Periodically, in this blog, I’ve decided to interview social media gurus. Why? Because I don’t completely understand it and I want to pick the brain of those who do and do it well. You might notice that I’ve taken somewhat of a social media break. Why? The truth is that I had to take a social media hiatus. I have a tendency to, um, overdue things. I’m a social media newbie and when that world opened up to me, I sorta went crazy for a bit doing everything, and then crash. Let’s just say my body wasn’t too happy. I can share those woes another time.
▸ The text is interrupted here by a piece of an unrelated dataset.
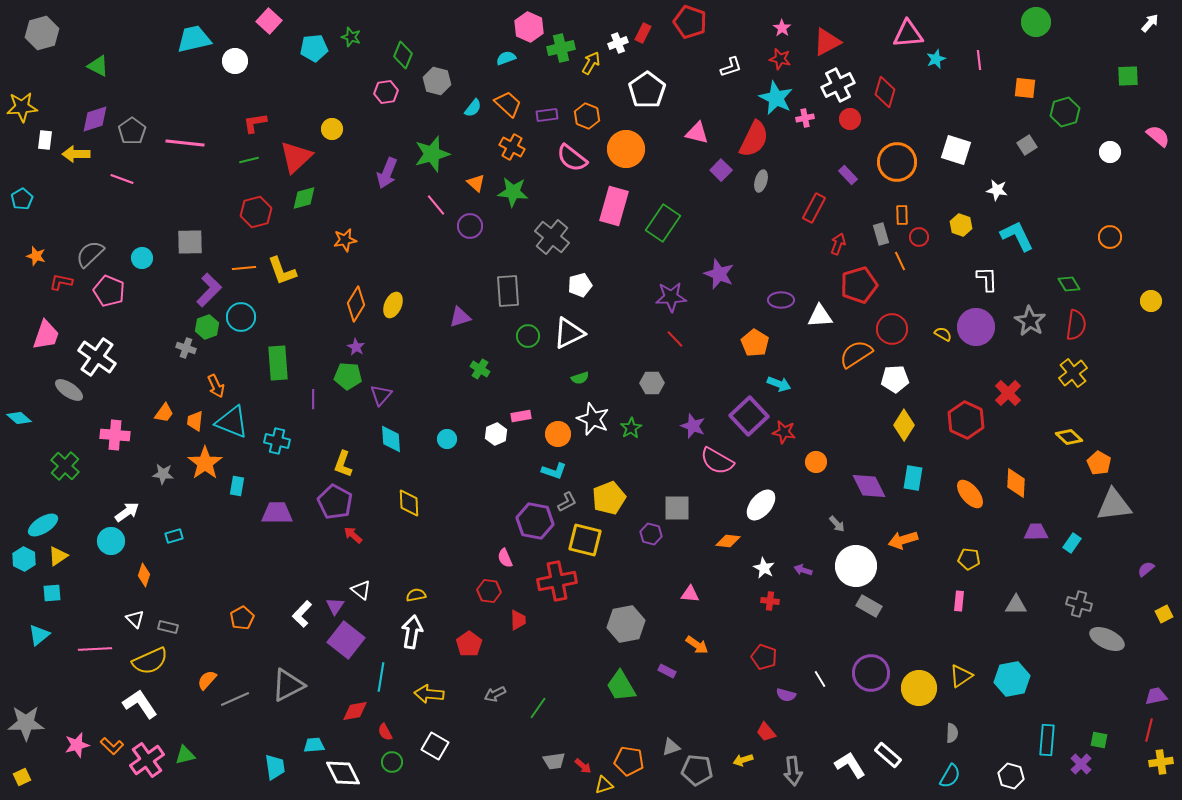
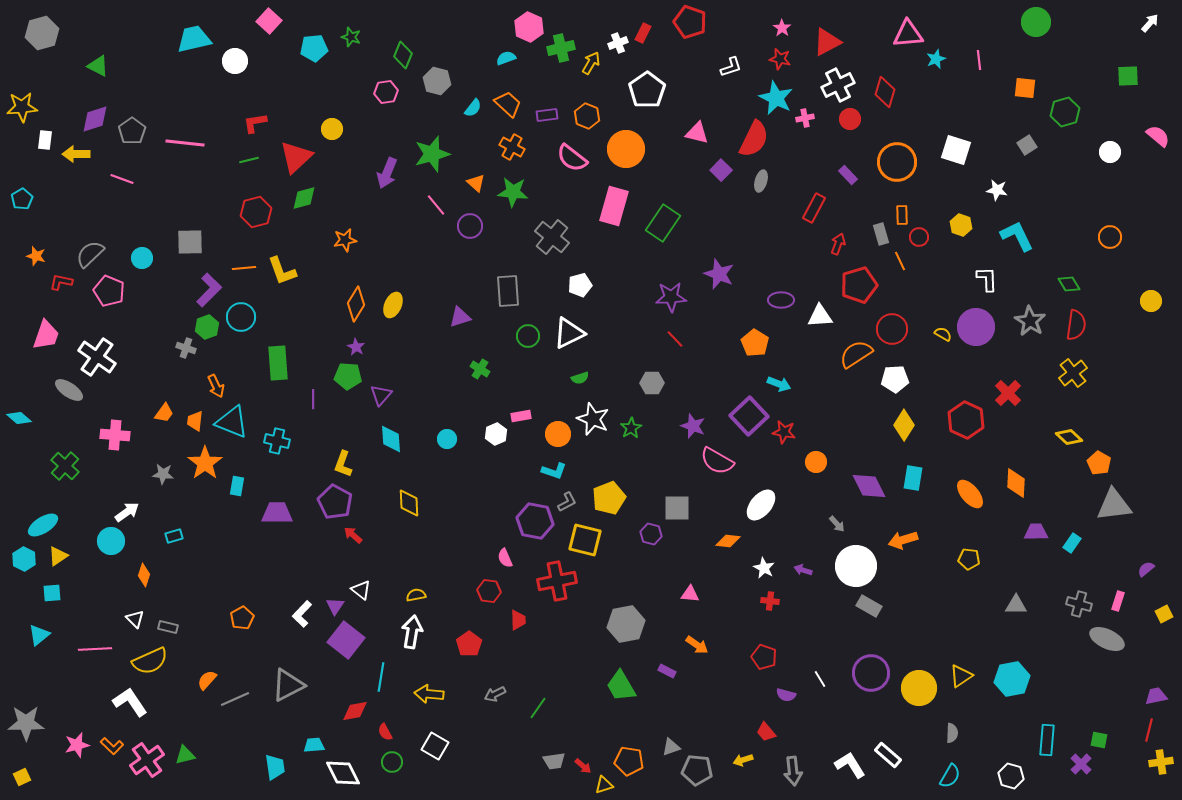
pink rectangle at (959, 601): moved 159 px right; rotated 12 degrees clockwise
white L-shape at (140, 704): moved 10 px left, 2 px up
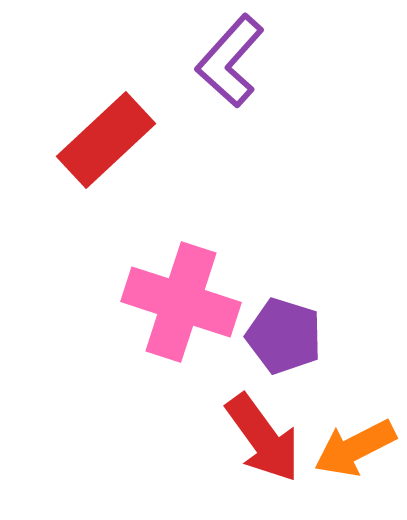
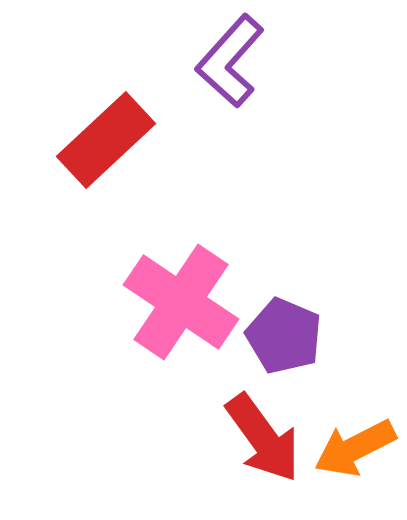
pink cross: rotated 16 degrees clockwise
purple pentagon: rotated 6 degrees clockwise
Anyway, I had a social media consultation with Greg Pincus before my crash and he asked me how much time do I want to spend doing social media every day. I was like one hour. And he showed me how to best use my time so I could still write and drive my kids to soccer and fold the clothes and make dinner and….Well, I blew it. Yup. I was doing three hours and trying to do everything else and it just wasn’t working so I’m back folks and I’m going to go for moderation and see how it works. Ahem.
So today, I present an interview with Greg Pincus, social media God. Greg is someone though who seems to have figured it all out. The whole balance thing. He’s a poet, dad, soon-to-be children’s book author and a social media consultant who runs the popular social media blog Happy Accidents, as well as the well-followed children’s literature blog Gotta Book. In Greg’s own words –“I’ve used social media to go viral and into the New York Times and Washington Post, run and helped run successful events… and had fun doing it. In other words… I’m geeky so you don’t have to be!” Wow, I want to be as geeky as Greg someday.
Can you define social media?
Social media are exactly what they say: media that are used for social interaction. In other words, rather than a one way push of information (like television to you), there’s a social component (commenting, conversations, updating/liking, etc.).
Why do you think it’s powerful? Can you describe three benefits?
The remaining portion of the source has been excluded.